Wie Massage eine Brücke bauen kann

Wenn unsere Kinder größer werden, werden Berührungen meist seltener. Umarmungen sind flüchtig, Küsse werden schnell verteilt, um dann fix zum nächsten Abenteuer aufzubrechen. Es gibt lauter letzte Male, die erst bemerkt werden, wenn sie lange zurückliegen. Aus unseren Babys werden Kleinkinder, Vorschulkinder, Schulkinder, Teenager. Sie werden so schnell groß – der wohl meist gesagte Satz im Zusammenhang mit Kindern.

Kommt dann auch noch ein Geschwisterkind dazu schwindet die Zeit für Nähe und Berührung weiter. Es wird weniger getragen, (irgendwann) nicht mehr gestillt, nicht mehr nahe beieinander geschlafen. Die Bedürfnisse und Wünsche verändern sich: Waren wir noch im Kleinkindalter die liebsten Spielpartner werden wir zunehmend häufiger durch Gleichaltrige ersetzt.

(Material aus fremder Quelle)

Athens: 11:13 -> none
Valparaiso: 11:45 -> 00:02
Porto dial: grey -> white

Zusätzlich sind wir ständig mit dem kleineren Kind in Berührung, wir tragen es, halten es auf dem Arm, stillen, wickeln, schlafen neben ihnen. Dabei geht manchmal die Verbindung zum größeren Kind verloren, gerade dann, wenn dieses eine schwere Phase durchlebt.

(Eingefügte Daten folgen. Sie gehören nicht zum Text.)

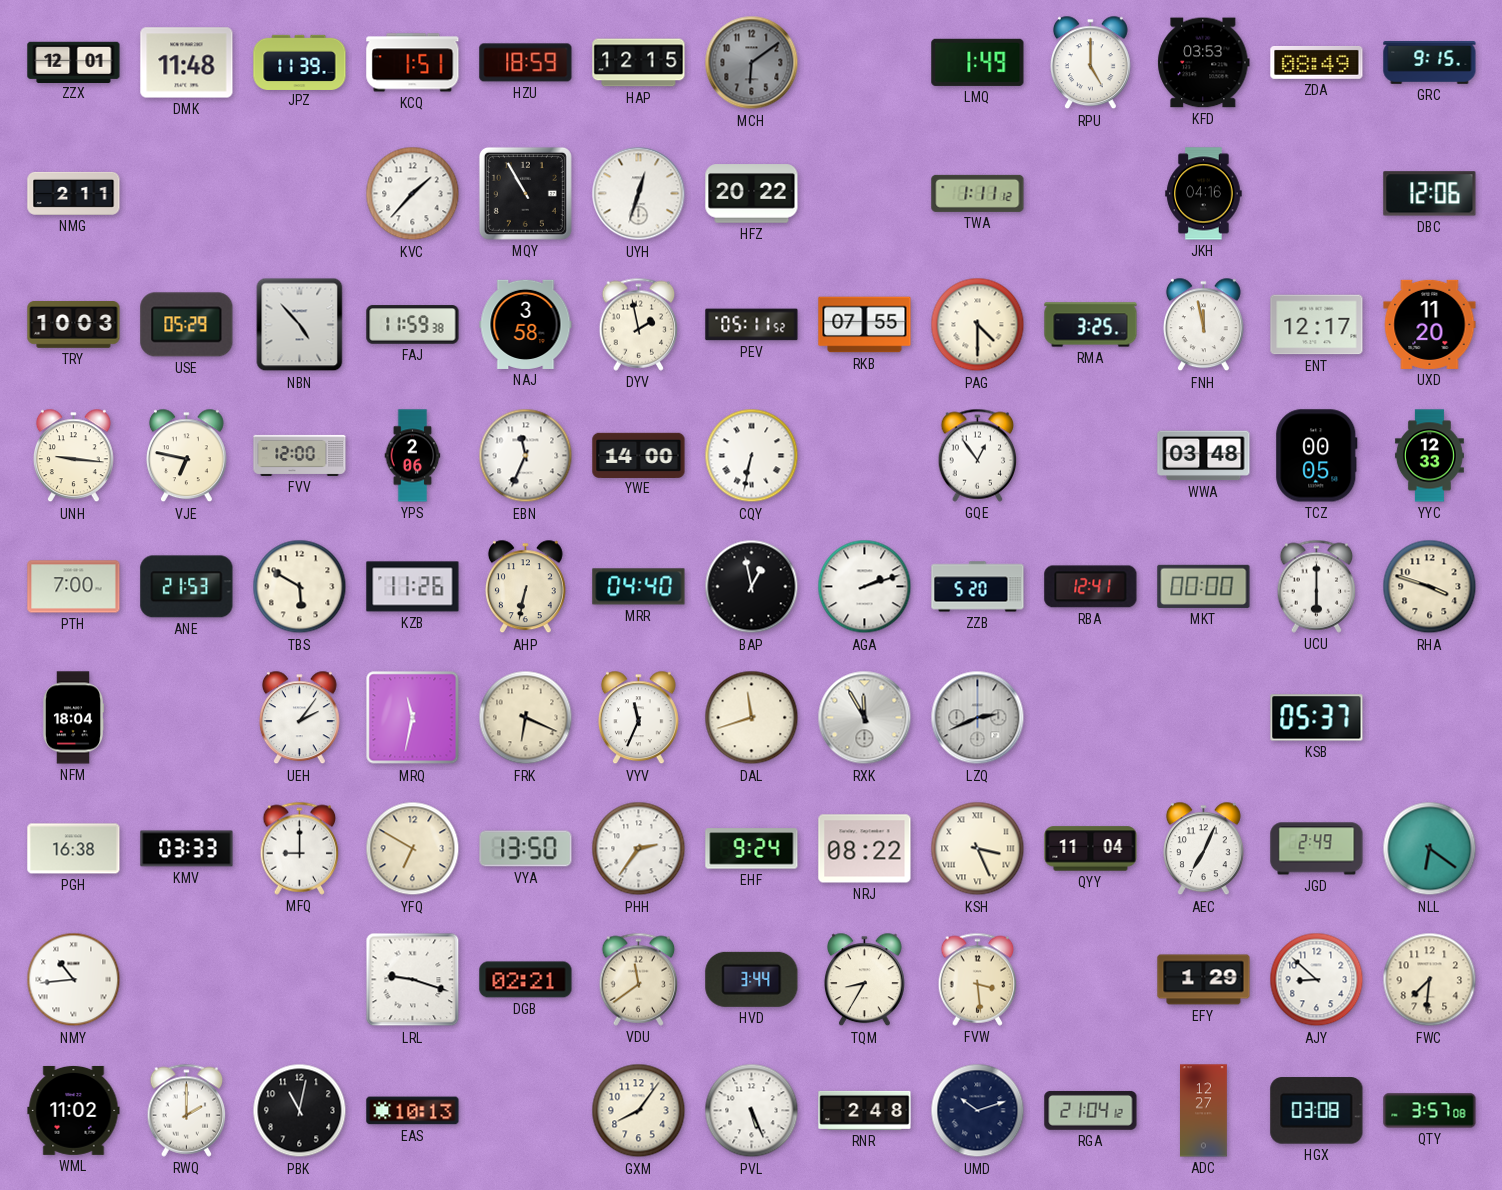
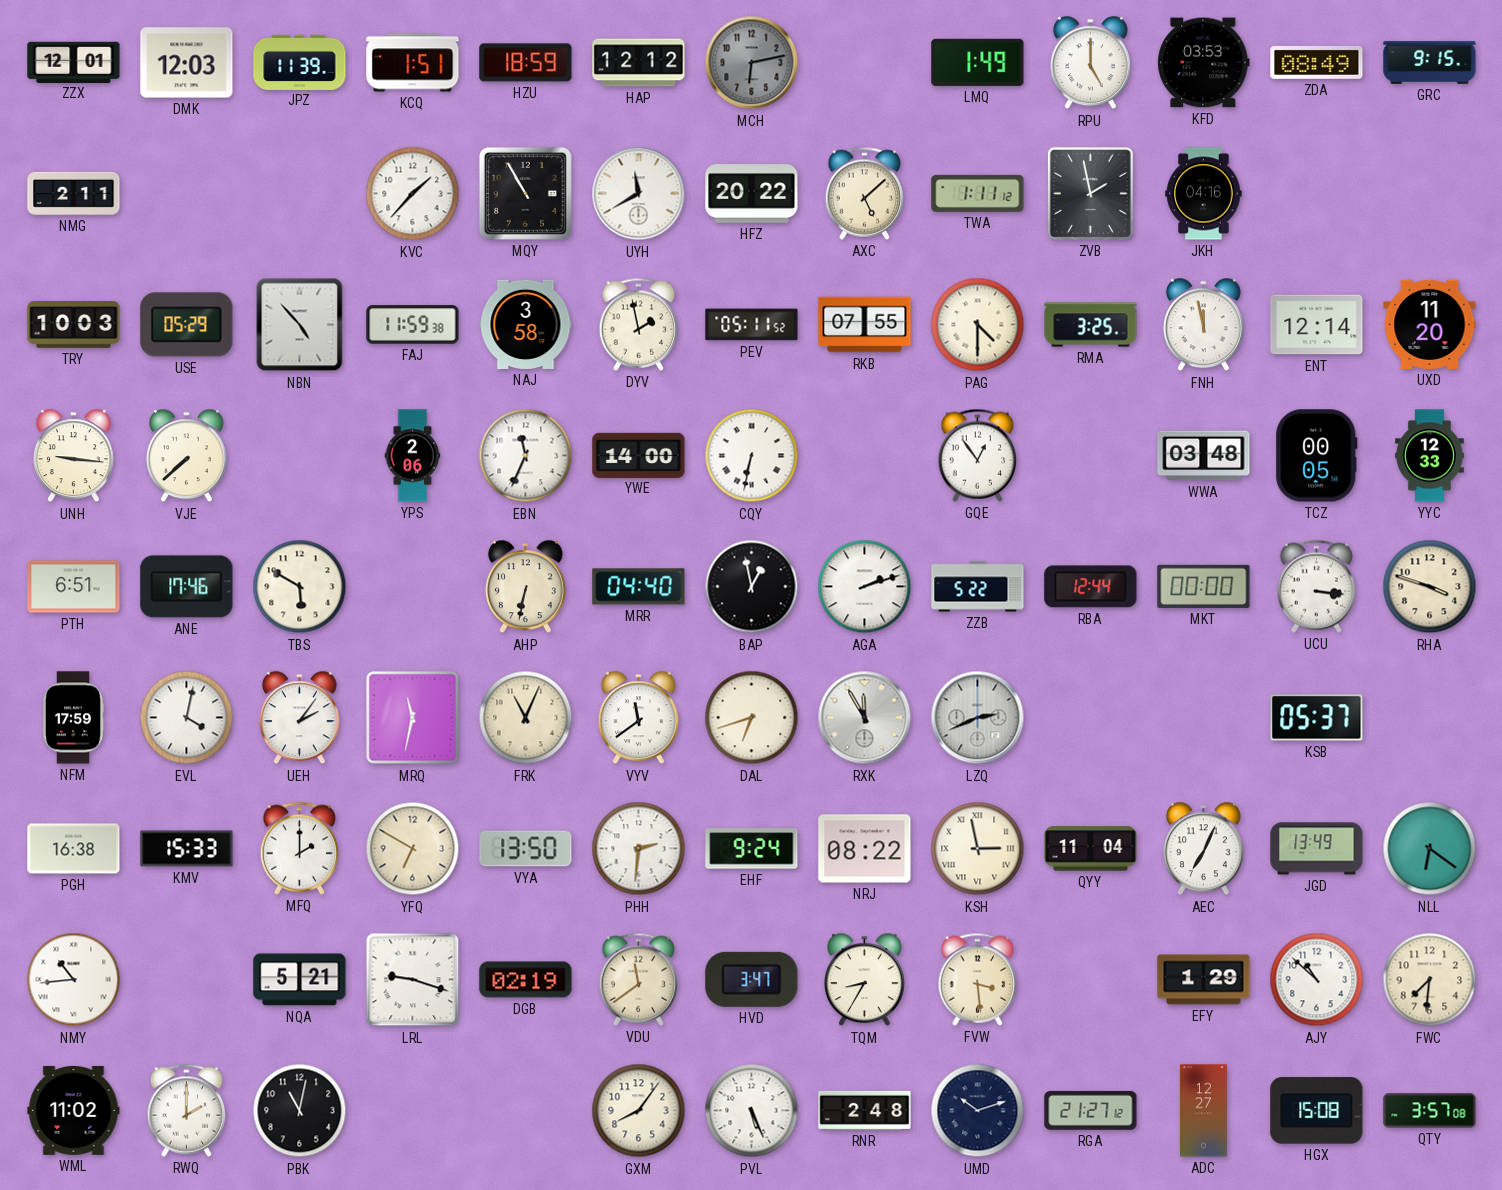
DMK: 11:48 -> 12:03
HAP: 12:15 -> 12:12
MCH: 6:09 -> 6:13
UYH: 12:33 -> 11:40
AXC: none -> 5:08
ZVB: none -> 1:58
DBC: 12:06 -> none
ENT: 12:17 -> 12:14
VJE: 6:47 -> 7:38
FVV: 12:00 -> none
PTH: 7:00 -> 6:51
ANE: 21:53 -> 17:46
KZB: 11:26 -> none
ZZB: 5:20 -> 5:22
RBA: 12:41 -> 12:44
UCU: 6:00 -> 3:16
NFM: 18:04 -> 17:59
EVL: none -> 4:02
FRK: 6:19 -> 11:04
VYV: 11:34 -> 11:39
DAL: 11:42 -> 6:42
KMV: 03:33 -> 15:33
MFQ: 9:00 -> 2:00
PHH: 2:36 -> 2:31
KSH: 3:26 -> 2:58
JGD: 2:49 -> 13:49
NQA: none -> 5:21
DGB: 02:21 -> 02:19
HVD: 3:44 -> 3:47
AJY: 8:52 -> 10:52
EAS: 10:13 -> none
RGA: 21:04 -> 21:27
HGX: 03:08 -> 15:08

Unser Mädchen befindet sich momentan mitten in einer solchen Phase: der Wackelzahnpubertät. Es half mir tatsächlich sehr einen Namen für diese Zeit voll mit Gefühlen, mit körperlichen Veränderungen und mit enormen kognitiven Sprüngen zu haben.

Wir alle brauchen einen langen Atem und starke Nerven. Sie lebt gerade zwischen den Extremen: Abgrenzung und Nähe. Himmelhochjauchzend und zu Tode betrübt. Dazwischen geht nix. Ist dazu sehr sensibel und äußert jede emotionale Höhe und Tiefe unmittelbar und laut. Immer wieder spürte ich in den letzten Wochen, wie mir der Zugang zu meinem Mädchen verloren ging. Wie sie mir entglitt, ich oft dachte wo ist mein Kind hin? Ich rätselte über ihre Gefühlsausbrüche, war erschrocken von ihrer Lautstärke, ihrer enormen Schusseligkeit und, ich gebe es zu, massiv genervt von ihrer Zappelei und ihrem inneren und äußeren Chaos. Ich verlor den Kontakt zu meinem Kind. Der Minimann durchlebt derweil diese entspannte Phase im 2. Lebensjahr, in der er einfach nur süß ist, er beginnt Zwei und Dreiwortsätze zu sprechen und wickelt mit seinem unschlagbaren Kleinkindcharme jeden um den Finger. Klar, auch er benötigt Begleitung bei Wutanfällen, aber diese sind im Vergleich zu denen des Mädchens ein laues Lüftchen. Sicher ist das auch eine Charakterfrage, meine beiden Kinder haben völlig unterschiedliche Temperamente. Das Ergebnis war dennoch: Ich verlernte es mein großes Kind zu sehen und das Zusammensein mit ihr zu genießen. Das tat weh. Ihr und mir.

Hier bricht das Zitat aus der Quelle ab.